Source: https://arxiv.org/abs/2502.12152 Fetched: 2026-02-13 Type: Research Paper


Paper Information

  • arXiv ID: 2502.12152
  • Authors: Xialin He, Runpei Dong, Zixuan Chen, Saurabh Gupta
  • Submission Date: February 17, 2025 (revised April 27, 2025)
  • Venue: Robotics: Science and Systems (RSS) 2025

Abstract

The research addresses automatic fall recovery for humanoid robots through machine learning. The core challenge involves enabling robots to recover from varied fallen positions on different terrain types, which is difficult to hand-code due to complexity and environmental variability.

Methodology: Two-Phase Curriculum Approach

Phase 1 - Discovery

The framework identifies viable getting-up trajectories with minimal constraints on movement smoothness or torque requirements.

Phase 2 - Refinement

The discovered motions are optimized into deployable controllers that maintain smoothness, respect physical constraints, and remain robust across configuration and terrain variations.
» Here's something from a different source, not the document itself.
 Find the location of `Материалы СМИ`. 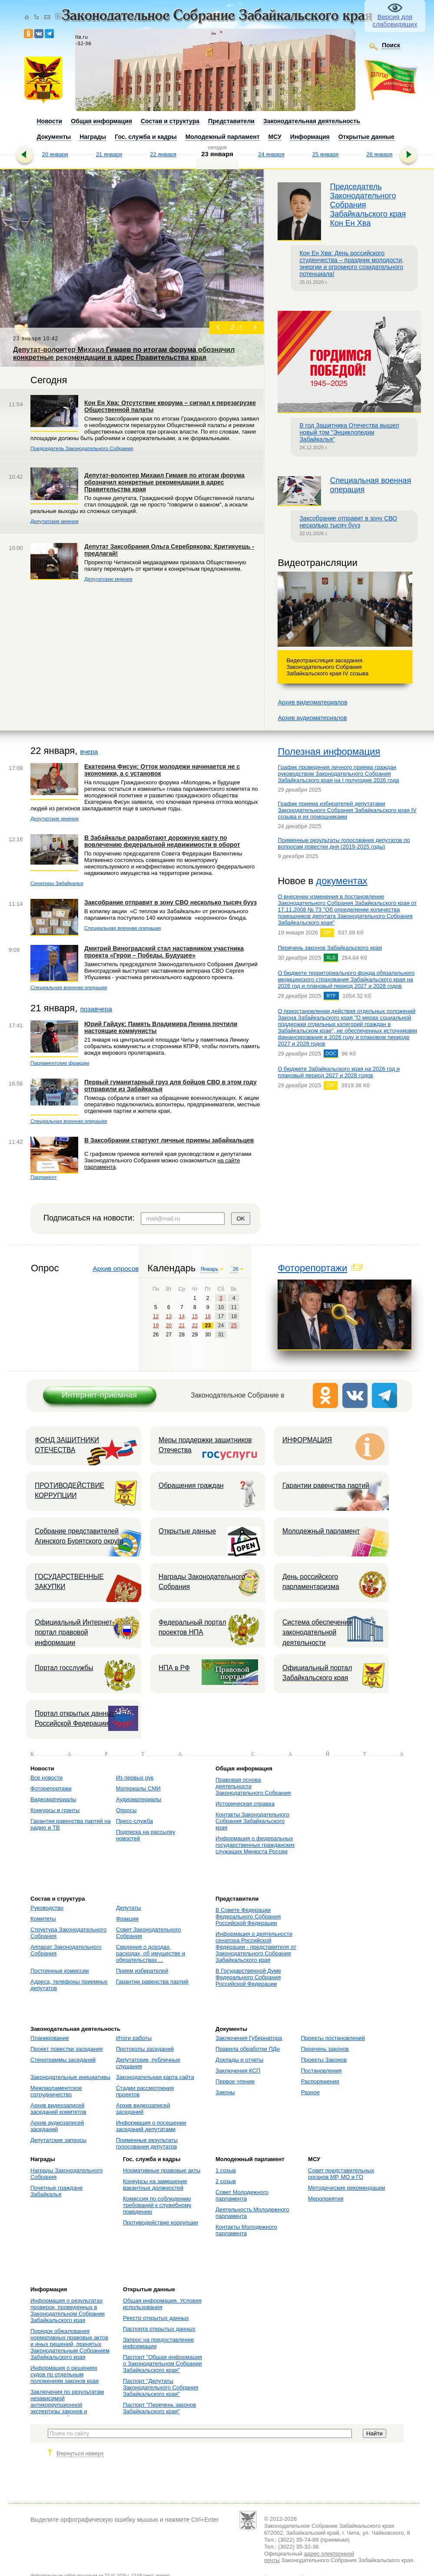 Материалы СМИ is located at coordinates (138, 1788).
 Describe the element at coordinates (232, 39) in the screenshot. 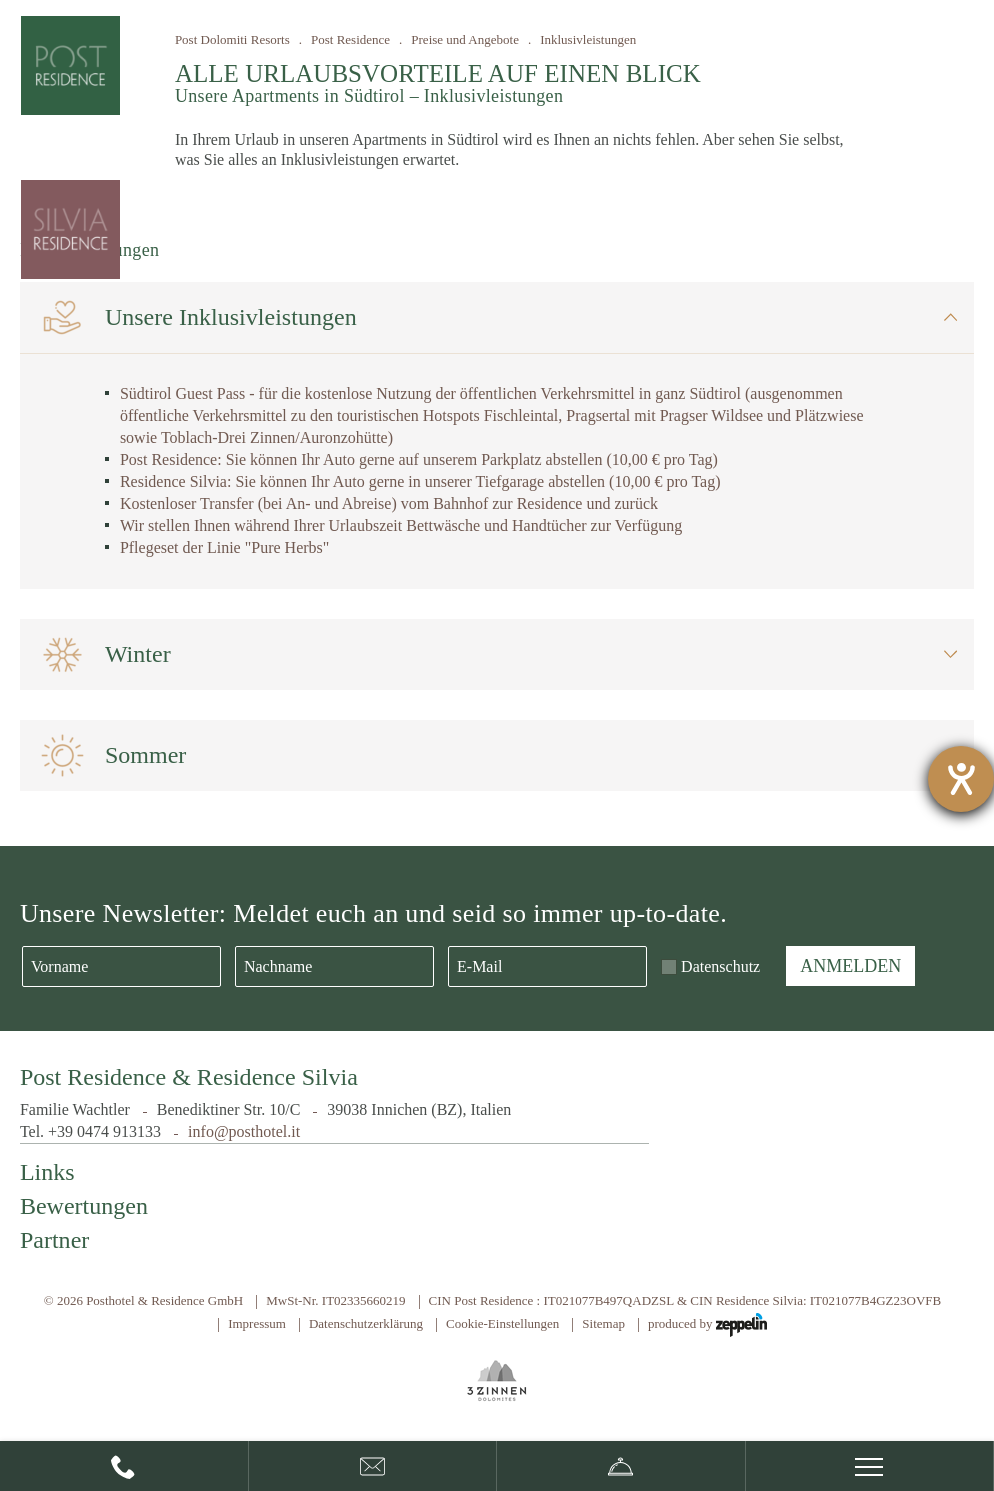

The approach addresses two significant technical obstacles: complex contact dynamics requiring precise collision geometry modeling, and sparse reward signals inherent to this task.

Real-World Results on Unitree G1

The G1 humanoid robot successfully recovered from two primary fall configurations on multiple terrain conditions:

  • Face-up and face-down positions
  • Diverse surfaces: flat ground, deformable terrain, slippery surfaces, and inclined slopes (grass and snow)

Significance

This represents "one of the first successful demonstrations of learned getting-up policies for human-sized humanoid robots in the real world," advancing practical deployment capabilities for autonomous systems in unstructured environments.